▶ [Exercise]: Determine how many lines in the listing contain the string "poetry"; respond with the number alone.

▶ [Data extract]:
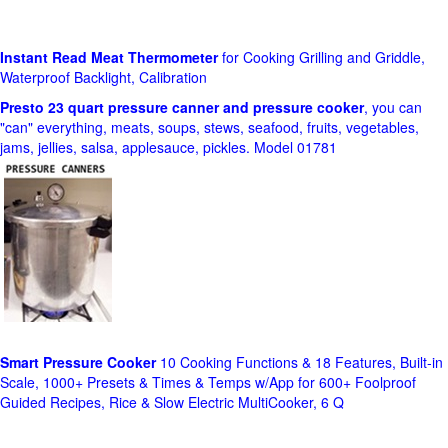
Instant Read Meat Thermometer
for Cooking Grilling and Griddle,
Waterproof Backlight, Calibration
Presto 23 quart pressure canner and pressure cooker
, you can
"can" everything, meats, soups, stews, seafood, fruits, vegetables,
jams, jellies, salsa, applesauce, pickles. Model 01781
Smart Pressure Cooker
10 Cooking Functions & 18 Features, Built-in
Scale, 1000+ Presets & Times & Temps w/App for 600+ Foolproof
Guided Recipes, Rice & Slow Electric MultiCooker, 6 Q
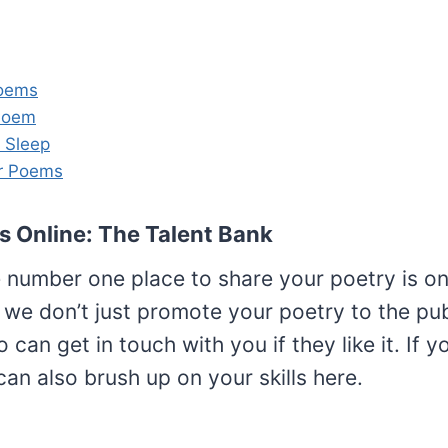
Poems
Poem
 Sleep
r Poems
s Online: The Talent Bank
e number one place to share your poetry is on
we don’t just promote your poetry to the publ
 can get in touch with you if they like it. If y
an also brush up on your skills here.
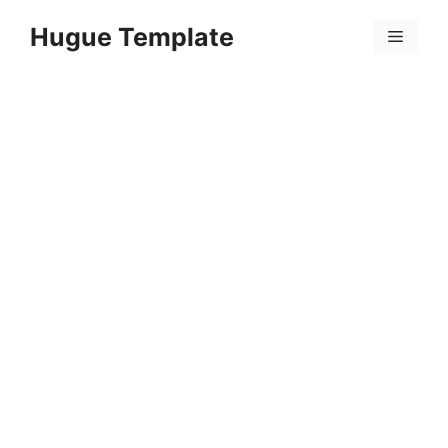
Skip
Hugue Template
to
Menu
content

--

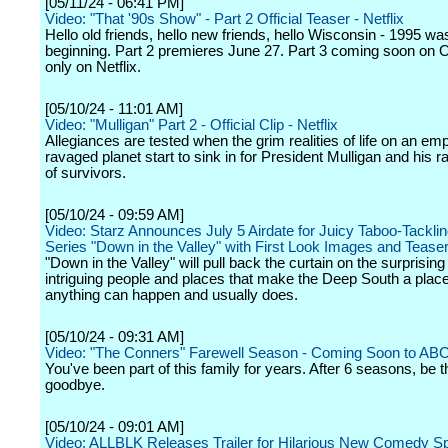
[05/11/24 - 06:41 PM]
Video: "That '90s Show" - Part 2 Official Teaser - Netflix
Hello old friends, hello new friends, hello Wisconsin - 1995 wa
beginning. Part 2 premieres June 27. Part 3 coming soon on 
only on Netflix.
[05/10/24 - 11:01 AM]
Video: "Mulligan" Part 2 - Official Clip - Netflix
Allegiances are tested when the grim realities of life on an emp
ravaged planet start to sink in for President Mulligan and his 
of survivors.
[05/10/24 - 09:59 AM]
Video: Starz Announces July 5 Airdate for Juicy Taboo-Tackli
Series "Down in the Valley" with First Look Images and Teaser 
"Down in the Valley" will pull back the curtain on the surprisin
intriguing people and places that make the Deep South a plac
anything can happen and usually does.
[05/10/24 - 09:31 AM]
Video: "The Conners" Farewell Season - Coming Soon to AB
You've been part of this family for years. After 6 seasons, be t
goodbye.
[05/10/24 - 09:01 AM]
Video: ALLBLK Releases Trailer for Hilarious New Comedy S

▶ [Result]: 2